-- Exercise goal --
Which of the lines below contain the string "presenta"? Copy each one.

--- Data Enclosed Below ---

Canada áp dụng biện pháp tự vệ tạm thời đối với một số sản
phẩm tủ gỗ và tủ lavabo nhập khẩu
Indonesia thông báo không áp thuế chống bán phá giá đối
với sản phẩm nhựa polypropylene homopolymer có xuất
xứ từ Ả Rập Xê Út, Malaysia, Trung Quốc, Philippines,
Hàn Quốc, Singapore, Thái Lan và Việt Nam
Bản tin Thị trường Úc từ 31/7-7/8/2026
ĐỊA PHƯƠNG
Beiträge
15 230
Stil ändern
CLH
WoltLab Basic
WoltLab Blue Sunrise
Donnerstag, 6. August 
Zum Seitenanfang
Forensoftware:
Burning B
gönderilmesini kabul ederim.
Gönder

--- End of Enclosed Data ---
--- Data Enclosed Below ---

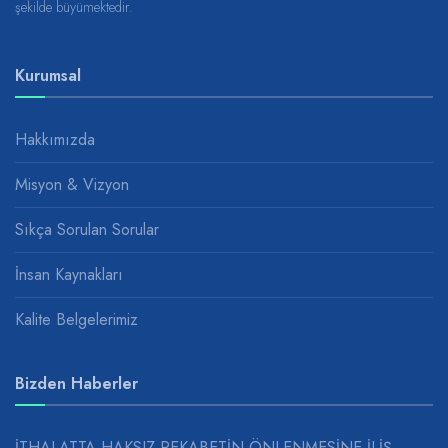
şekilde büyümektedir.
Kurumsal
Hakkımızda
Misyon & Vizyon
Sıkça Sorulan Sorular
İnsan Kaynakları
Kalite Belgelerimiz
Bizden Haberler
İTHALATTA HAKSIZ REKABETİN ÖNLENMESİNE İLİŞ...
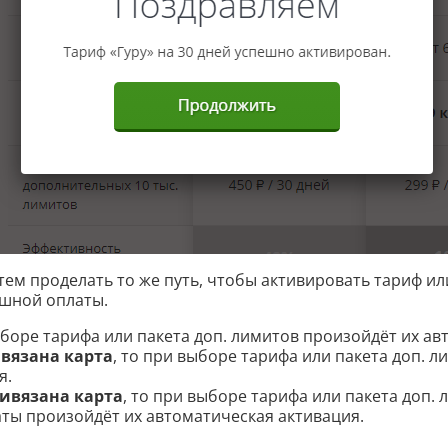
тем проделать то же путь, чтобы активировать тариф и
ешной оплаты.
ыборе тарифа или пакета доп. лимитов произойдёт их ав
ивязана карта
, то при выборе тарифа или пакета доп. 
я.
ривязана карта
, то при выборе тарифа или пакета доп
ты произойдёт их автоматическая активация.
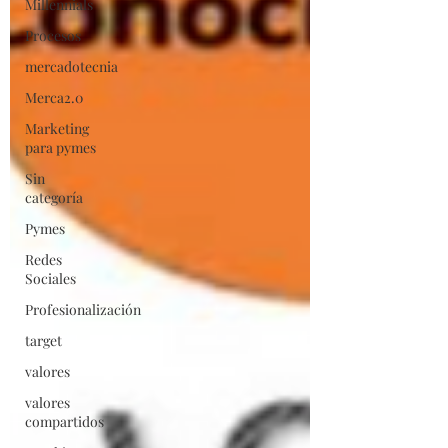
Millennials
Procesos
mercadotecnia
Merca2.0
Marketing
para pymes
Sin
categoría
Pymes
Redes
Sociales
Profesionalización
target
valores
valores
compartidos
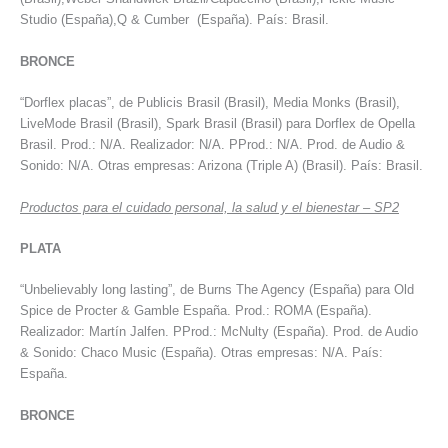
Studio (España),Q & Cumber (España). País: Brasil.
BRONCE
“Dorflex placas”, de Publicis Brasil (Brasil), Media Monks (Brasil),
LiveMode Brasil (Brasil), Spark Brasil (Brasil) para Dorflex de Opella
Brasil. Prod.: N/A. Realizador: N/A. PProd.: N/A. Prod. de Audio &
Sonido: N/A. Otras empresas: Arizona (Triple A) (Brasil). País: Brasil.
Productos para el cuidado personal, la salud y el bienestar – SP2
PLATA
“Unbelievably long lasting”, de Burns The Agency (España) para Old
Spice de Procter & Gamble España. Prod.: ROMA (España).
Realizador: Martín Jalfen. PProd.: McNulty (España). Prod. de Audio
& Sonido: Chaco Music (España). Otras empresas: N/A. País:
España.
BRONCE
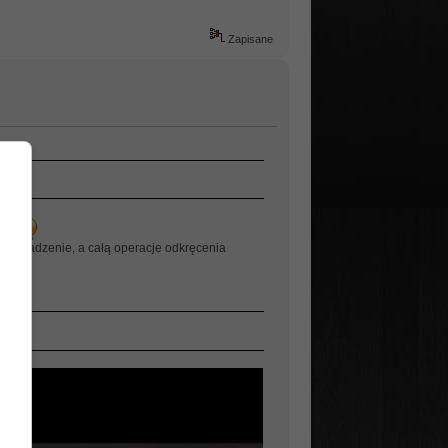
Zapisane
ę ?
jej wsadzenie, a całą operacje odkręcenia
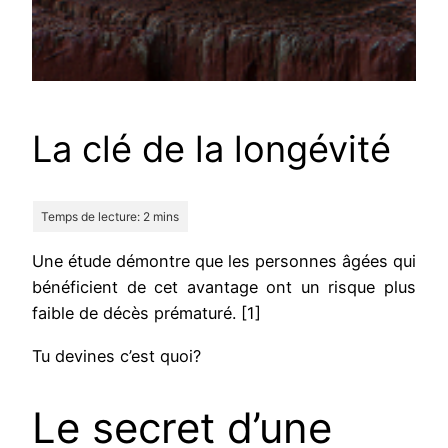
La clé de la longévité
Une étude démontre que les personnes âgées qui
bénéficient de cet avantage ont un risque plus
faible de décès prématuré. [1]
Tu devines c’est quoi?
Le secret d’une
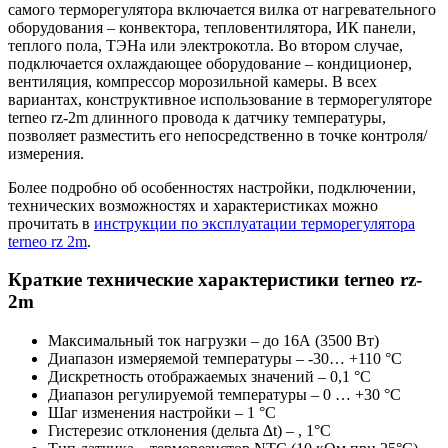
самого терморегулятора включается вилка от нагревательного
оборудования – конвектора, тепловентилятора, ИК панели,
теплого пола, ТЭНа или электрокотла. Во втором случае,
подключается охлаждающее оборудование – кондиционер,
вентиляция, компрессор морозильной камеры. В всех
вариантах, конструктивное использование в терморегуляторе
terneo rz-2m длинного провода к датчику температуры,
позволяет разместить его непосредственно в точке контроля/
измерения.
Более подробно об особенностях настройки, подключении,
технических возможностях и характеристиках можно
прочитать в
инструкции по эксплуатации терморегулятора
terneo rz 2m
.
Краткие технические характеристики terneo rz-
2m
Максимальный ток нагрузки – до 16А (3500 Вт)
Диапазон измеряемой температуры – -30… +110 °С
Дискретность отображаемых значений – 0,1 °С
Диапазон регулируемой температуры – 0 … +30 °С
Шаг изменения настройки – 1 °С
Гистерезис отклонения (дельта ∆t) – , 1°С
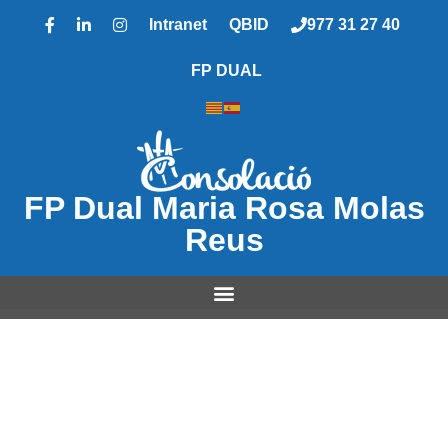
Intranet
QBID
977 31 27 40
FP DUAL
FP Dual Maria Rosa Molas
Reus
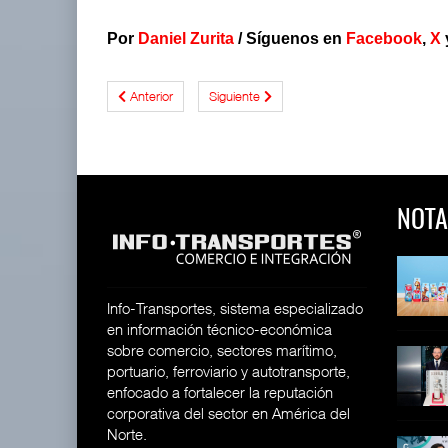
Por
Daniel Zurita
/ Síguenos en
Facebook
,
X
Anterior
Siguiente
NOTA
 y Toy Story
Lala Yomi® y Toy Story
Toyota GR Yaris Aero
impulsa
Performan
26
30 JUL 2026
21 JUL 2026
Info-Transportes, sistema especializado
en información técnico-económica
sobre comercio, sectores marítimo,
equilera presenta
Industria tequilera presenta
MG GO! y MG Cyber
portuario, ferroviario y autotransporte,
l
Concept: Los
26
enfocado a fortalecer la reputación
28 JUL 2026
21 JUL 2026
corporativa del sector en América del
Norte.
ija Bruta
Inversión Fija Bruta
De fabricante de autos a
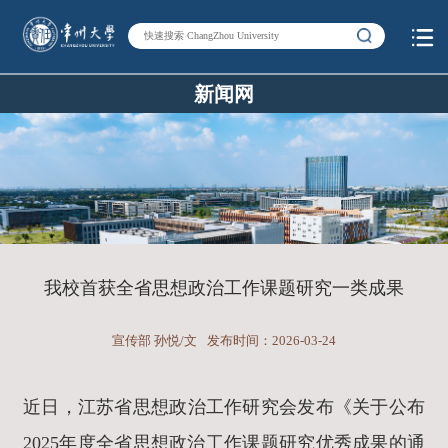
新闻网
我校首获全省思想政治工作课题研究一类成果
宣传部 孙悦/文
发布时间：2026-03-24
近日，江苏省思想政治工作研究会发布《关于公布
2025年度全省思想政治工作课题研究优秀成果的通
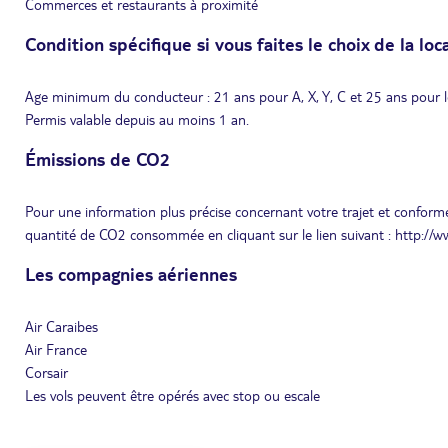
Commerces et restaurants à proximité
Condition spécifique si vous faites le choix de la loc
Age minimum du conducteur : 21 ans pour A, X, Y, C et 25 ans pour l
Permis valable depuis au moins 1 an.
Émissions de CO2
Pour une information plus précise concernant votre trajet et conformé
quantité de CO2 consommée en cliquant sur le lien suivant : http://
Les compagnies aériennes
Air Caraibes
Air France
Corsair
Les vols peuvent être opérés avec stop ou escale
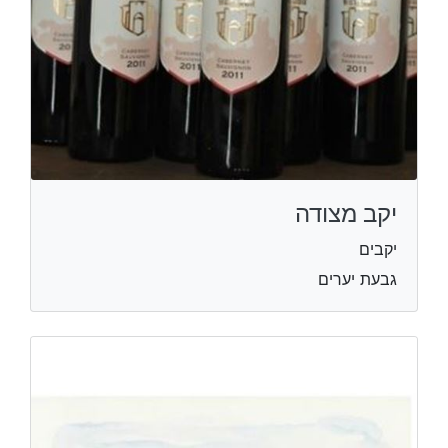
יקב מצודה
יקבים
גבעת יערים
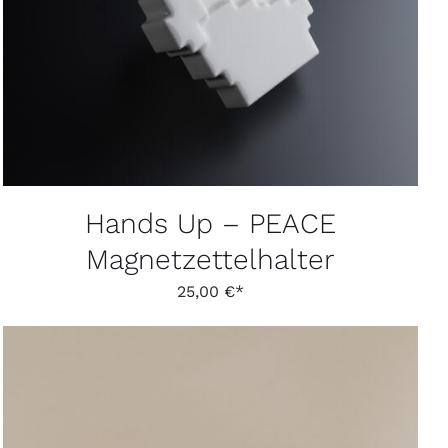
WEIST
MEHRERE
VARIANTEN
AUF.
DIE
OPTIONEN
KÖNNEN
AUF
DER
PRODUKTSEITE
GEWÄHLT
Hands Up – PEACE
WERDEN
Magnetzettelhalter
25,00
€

--- End of Enclosed Data ---

-- Solved problem --
equilera presenta
Industria tequilera presenta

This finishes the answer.